The only problem is, we spend too much time knowing them separately and not enough knowing them as a couple, so that when the novel hits its emotional climax, it’s not as shattering as it could be. That doesn’t mean that getting to know McFadden’s characters isn’t in itself a great pleasure. Both of the main characters are richly drawn and convincing as human beings. Campbell is the child of a broken marriage, who has watched her father nearly destroy her mother with his faithlessness. Nevertheless, she becomes curious about boys, and, as a teenager, becomes pregnant.

Donovan’s parents also have split up, due in no small part to his domineering grandmother, Grammy, who constantly persuaded Donovan’s father Solomon to try and “break” his strong-willed wife. His controlling behavior drives her away, and Donovan and Solomon go to live with Grammy. That’s where Donovan meets Clyde, a neighborhood pedophile whose abuse of Donovan will mar him for the rest of his life.
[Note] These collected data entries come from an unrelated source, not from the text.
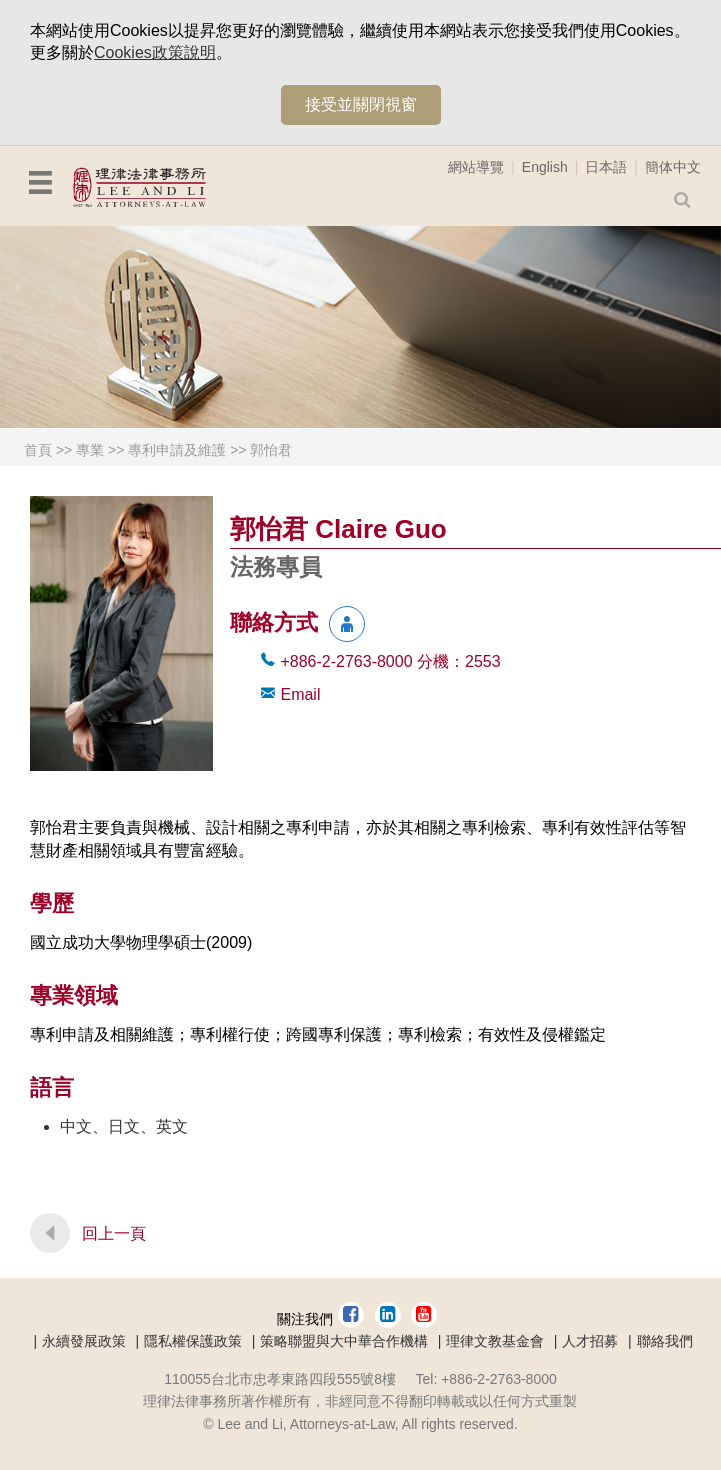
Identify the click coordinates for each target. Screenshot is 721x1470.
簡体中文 (673, 167)
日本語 (606, 167)
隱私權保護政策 (193, 1341)
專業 (90, 450)
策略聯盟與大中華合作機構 (344, 1341)
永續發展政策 (84, 1341)
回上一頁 (114, 1233)
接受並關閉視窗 (361, 104)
The first two-thirds of the novel, which deal with the individual stories of Campbell and Donovan, are by far the best. We see not only how they became the kind of adults that they did, but we also see that their lives overlapped in small but important ways, making it seem almost inevitable that they would find each other. McFadden also creates memorable characters in these early sections, the most indelible of whom is Campbell’s aunt Luscious, a strong, hot-tempered woman who loves Campbell but hides her own painful secrets.

When Campbell and Donovan get older and make their way toward each other, the book continues to build on their characters, showing how Campbell finds salvation in art and how Donovan finds all of his romantic relationships tainted both by the memory of Clyde’s abuse and by Grammy’s controlling efforts to keep Donovan with her.
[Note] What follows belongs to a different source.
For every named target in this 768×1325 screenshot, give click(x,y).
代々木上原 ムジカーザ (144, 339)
The book sort of loses its way, though, when the two become a romantic couple. In that section, we see how profoundly the relationship affects Campbell and, though we learn some of what’s going through Donovan’s head, his role becomes smaller and smaller. When the book reaches its conclusion, we get no clue about how Donovan feels about his actions. There’s nothing to indicate what makes this relationship so special to him – why this one would be singled out over all the others he’s had.

Without that perspective, Loving Donovan isn’t completely satisfying. However, there is so much to admire about the novel that it’s possible to forgive the unsatisfactory conclusion. McFadden’s characters – particularly her women – are so vivid that most readers will just be grateful that they exist and overlook the book’s shortcomings.